> _Source records_
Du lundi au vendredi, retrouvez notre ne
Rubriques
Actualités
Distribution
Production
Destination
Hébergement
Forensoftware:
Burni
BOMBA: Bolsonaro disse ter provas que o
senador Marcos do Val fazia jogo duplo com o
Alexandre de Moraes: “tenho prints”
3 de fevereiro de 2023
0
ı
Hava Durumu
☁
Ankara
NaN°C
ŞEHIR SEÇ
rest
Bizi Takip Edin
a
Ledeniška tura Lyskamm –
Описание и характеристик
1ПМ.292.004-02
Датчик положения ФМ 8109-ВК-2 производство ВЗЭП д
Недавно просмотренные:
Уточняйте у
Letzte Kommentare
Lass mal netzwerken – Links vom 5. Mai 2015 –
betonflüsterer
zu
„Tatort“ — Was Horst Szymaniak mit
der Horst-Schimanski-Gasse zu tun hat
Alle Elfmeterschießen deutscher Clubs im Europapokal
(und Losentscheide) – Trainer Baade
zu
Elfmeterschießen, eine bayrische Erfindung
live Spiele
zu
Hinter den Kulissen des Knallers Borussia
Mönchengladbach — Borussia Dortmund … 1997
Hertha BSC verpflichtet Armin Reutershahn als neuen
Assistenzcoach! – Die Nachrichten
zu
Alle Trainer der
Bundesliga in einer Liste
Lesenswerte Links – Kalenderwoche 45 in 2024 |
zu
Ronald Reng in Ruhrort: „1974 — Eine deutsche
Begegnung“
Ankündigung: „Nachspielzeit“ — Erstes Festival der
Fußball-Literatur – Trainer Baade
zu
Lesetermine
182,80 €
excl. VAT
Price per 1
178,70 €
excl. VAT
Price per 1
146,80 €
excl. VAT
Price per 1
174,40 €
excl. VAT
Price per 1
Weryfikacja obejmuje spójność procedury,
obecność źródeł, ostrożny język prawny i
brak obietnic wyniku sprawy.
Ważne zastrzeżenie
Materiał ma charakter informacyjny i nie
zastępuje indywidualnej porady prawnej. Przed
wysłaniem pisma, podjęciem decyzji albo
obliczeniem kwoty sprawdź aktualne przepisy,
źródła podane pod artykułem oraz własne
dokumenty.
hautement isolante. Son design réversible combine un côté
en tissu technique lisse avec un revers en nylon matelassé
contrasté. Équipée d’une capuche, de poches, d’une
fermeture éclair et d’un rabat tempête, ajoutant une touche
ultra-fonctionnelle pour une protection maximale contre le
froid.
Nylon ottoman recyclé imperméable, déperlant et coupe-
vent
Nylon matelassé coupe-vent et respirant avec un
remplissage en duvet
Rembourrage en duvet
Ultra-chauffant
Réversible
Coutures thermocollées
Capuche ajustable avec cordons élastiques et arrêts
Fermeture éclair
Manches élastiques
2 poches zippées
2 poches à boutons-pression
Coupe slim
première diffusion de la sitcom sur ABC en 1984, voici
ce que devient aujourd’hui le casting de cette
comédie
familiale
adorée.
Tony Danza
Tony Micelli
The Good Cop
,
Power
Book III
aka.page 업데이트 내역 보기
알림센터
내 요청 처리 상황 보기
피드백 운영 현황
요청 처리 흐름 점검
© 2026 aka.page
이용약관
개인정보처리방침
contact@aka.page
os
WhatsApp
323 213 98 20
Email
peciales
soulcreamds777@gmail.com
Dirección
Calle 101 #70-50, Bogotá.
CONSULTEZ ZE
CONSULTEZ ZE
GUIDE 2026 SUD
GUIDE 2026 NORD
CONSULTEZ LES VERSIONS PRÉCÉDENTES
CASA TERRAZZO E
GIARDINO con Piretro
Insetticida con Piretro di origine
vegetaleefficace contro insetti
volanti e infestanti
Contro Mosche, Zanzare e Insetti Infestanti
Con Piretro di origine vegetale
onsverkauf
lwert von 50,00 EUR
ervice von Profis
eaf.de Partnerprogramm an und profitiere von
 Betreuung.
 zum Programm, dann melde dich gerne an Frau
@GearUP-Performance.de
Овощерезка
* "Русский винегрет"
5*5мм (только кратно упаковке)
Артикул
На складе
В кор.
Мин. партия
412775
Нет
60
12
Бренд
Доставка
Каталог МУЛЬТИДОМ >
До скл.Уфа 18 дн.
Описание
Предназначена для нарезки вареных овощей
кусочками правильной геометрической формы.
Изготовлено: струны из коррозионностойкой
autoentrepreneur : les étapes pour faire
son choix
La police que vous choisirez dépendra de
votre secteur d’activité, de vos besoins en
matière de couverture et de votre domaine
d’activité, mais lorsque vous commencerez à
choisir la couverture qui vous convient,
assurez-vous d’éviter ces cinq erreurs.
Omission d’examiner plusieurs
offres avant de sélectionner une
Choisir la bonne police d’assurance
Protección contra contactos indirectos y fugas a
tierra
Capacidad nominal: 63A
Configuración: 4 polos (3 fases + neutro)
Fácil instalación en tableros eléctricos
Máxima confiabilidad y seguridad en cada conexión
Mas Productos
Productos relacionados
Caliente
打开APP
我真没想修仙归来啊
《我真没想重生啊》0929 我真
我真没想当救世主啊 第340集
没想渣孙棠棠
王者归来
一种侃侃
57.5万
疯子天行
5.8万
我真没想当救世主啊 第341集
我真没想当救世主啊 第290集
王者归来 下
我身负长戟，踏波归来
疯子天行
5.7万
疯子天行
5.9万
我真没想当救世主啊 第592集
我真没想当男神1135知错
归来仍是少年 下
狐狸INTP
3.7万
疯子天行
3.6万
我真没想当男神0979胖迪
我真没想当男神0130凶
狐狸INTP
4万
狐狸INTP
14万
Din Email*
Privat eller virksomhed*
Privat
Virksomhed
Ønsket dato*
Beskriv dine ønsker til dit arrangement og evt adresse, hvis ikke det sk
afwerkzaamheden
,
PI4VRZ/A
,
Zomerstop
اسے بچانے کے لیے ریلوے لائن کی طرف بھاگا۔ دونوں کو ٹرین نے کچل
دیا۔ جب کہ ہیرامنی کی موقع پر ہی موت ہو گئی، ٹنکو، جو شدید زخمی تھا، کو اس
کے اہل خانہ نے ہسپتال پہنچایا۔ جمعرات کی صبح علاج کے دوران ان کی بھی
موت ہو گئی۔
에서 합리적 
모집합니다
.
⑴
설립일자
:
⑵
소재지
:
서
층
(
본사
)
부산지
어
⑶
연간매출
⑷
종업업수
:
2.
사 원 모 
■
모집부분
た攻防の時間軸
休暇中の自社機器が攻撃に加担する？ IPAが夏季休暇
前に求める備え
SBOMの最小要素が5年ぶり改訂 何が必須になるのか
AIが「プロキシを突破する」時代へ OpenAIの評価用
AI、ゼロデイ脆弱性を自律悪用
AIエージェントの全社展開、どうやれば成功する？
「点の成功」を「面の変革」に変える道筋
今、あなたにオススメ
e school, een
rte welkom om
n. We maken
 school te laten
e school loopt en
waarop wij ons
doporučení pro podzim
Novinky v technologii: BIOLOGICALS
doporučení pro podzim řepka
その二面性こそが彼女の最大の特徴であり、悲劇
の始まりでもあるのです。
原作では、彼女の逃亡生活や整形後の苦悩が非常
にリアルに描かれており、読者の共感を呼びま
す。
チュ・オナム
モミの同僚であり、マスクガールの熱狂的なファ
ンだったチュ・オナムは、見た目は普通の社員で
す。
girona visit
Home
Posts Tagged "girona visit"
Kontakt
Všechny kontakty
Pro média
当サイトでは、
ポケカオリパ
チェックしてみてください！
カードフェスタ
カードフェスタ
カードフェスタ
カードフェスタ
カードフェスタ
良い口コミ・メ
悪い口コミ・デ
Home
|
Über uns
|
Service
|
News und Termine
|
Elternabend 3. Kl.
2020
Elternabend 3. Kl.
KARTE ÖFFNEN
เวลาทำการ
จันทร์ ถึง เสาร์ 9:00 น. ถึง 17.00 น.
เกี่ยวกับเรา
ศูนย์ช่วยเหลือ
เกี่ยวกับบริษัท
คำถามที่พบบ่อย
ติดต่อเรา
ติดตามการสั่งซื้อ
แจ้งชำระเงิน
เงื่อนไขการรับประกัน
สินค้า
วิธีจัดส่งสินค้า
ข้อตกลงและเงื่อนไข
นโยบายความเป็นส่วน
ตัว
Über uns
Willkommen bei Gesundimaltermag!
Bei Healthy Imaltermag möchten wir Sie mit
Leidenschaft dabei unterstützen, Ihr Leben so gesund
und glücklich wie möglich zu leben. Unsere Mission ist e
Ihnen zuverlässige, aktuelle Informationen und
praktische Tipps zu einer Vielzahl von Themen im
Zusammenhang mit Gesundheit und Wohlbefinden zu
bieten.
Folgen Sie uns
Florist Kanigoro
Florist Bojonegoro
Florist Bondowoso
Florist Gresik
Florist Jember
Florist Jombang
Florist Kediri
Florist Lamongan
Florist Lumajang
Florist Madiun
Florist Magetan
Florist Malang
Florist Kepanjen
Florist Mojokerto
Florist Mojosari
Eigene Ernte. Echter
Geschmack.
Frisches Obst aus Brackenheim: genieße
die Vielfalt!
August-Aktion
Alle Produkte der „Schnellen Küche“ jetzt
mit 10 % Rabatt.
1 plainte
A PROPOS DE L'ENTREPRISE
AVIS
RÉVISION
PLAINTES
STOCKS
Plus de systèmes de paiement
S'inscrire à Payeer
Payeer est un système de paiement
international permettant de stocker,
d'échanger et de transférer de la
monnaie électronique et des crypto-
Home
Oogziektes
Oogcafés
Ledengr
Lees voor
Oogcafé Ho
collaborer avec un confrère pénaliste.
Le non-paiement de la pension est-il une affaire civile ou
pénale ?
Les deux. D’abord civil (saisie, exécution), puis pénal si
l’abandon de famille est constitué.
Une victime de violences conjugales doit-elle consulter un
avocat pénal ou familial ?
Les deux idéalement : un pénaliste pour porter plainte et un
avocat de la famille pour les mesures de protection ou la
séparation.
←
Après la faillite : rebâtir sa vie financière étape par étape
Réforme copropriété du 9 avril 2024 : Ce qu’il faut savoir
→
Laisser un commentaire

> _Task item_
Take the first line of the material above as the start and the line that contains "źródła podane pod artykułem oraz własne" as the end. Output only that span, every line exactly as it stands.

> _Answer box_
Du lundi au vendredi, retrouvez notre ne
Rubriques
Actualités
Distribution
Production
Destination
Hébergement
Forensoftware:
Burni
BOMBA: Bolsonaro disse ter provas que o
senador Marcos do Val fazia jogo duplo com o
Alexandre de Moraes: “tenho prints”
3 de fevereiro de 2023
0
ı
Hava Durumu
☁
Ankara
NaN°C
ŞEHIR SEÇ
rest
Bizi Takip Edin
a
Ledeniška tura Lyskamm –
Описание и характеристик
1ПМ.292.004-02
Датчик положения ФМ 8109-ВК-2 производство ВЗЭП д
Недавно просмотренные:
Уточняйте у
Letzte Kommentare
Lass mal netzwerken – Links vom 5. Mai 2015 –
betonflüsterer
zu
„Tatort“ — Was Horst Szymaniak mit
der Horst-Schimanski-Gasse zu tun hat
Alle Elfmeterschießen deutscher Clubs im Europapokal
(und Losentscheide) – Trainer Baade
zu
Elfmeterschießen, eine bayrische Erfindung
live Spiele
zu
Hinter den Kulissen des Knallers Borussia
Mönchengladbach — Borussia Dortmund … 1997
Hertha BSC verpflichtet Armin Reutershahn als neuen
Assistenzcoach! – Die Nachrichten
zu
Alle Trainer der
Bundesliga in einer Liste
Lesenswerte Links – Kalenderwoche 45 in 2024 |
zu
Ronald Reng in Ruhrort: „1974 — Eine deutsche
Begegnung“
Ankündigung: „Nachspielzeit“ — Erstes Festival der
Fußball-Literatur – Trainer Baade
zu
Lesetermine
182,80 €
excl. VAT
Price per 1
178,70 €
excl. VAT
Price per 1
146,80 €
excl. VAT
Price per 1
174,40 €
excl. VAT
Price per 1
Weryfikacja obejmuje spójność procedury,
obecność źródeł, ostrożny język prawny i
brak obietnic wyniku sprawy.
Ważne zastrzeżenie
Materiał ma charakter informacyjny i nie
zastępuje indywidualnej porady prawnej. Przed
wysłaniem pisma, podjęciem decyzji albo
obliczeniem kwoty sprawdź aktualne przepisy,
źródła podane pod artykułem oraz własne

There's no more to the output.